NATIONAL BUREAU OF ECONOMIC RESEARCH
NATIONAL BUREAU OF ECONOMIC RESEARCH

Anti-Depressants Reduce Suicide

"An increase in SSRI sales of one pill per person per year -- about a 12 percent increase over year 2000 sales levels -- is associated with a decrease in deaths from suicide of about 5 percent. Furthermore, now that SSRIs are off patent, spending an additional $20,000 on them in the United States could avert one death from suicide; that is a cost per life saved far below the cost of most other public health or regulatory government intervention."

Selective serotonin reuptake inhibitors (SSRIs) - a class of antidepressants -- are among the most widely prescribed medications in the world, but they are now at the center of an intense debate about whether antidepressant treatment may increase rather than decrease the risk of completed suicide. In Anti-Depressants and Suicide (NBER Working Paper No. 12906), co-authors Jens Ludwig, Dave Marcotte, and Karen Norberg find that SSRIs appear to save lives. In general, an increase in SSRI sales of one pill per person per year -- about a 12 percent increase over year 2000 sales levels -- is associated with a decrease in deaths from suicide of about 5 percent. Furthermore, now that SSRIs are off patent, spending an additional $20,000 on them in the United States could avert one death from suicide; that is a cost per life saved far below the cost of most other public health or regulatory government intervention.

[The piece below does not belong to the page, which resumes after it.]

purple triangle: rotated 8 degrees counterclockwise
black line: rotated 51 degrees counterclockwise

Using a panel dataset from 26 countries over 25 years, the authors sort through the possibility that earlier studies may have overstated the benefits of SSRIs by attributing to them the effects of such things as improvements in mental health systems, or they may have understated the benefits by not taking into account any increases in the prevalence of mental health problems. The authors use the sales of four other drugs (as what economists term "instrumental variables") to control for the effects of systemic changes in the health system that are unrelated to the causal effects of the SSRIs themselves. It turns out that countries with higher rates of growth in new drugs, generally, have higher rates of growth in SSRI sales. Furthermore, despite clinical evidence that antidepressant use may increase the risk of non-lethal suicidal behavior in pediatric patients, the authors find that the protective effect of SSRI sales on suicide mortality is largest, in both proportional and absolute terms, for people aged 15-24.

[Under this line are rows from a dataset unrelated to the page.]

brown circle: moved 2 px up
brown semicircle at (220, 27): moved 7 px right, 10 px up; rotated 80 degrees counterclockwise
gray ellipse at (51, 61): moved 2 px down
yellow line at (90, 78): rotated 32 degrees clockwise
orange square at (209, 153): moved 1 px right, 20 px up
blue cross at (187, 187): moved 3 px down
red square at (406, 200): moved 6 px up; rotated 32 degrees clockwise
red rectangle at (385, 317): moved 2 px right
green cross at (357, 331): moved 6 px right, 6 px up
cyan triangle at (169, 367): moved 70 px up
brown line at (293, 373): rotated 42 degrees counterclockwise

These estimates of SSRI effects improve on those from randomized clinical trials (RCTs). Although RCTs are the "gold standard" for the study of treatment effectiveness in the medical literature, they have at least two important limitations in studying a rare but serious adverse event such as completed suicide: first, because even combined analyses of multiple RCTs have involved sample sizes that are too small to detect differences in rare outcomes like suicide; and second because RCTs may not adequately represent the average patient. People at high risk for suicide are often excluded from trials for ethical reasons, and the quality and intensity of care available to people in clinical studies may be unrepresentative of usual levels of community care.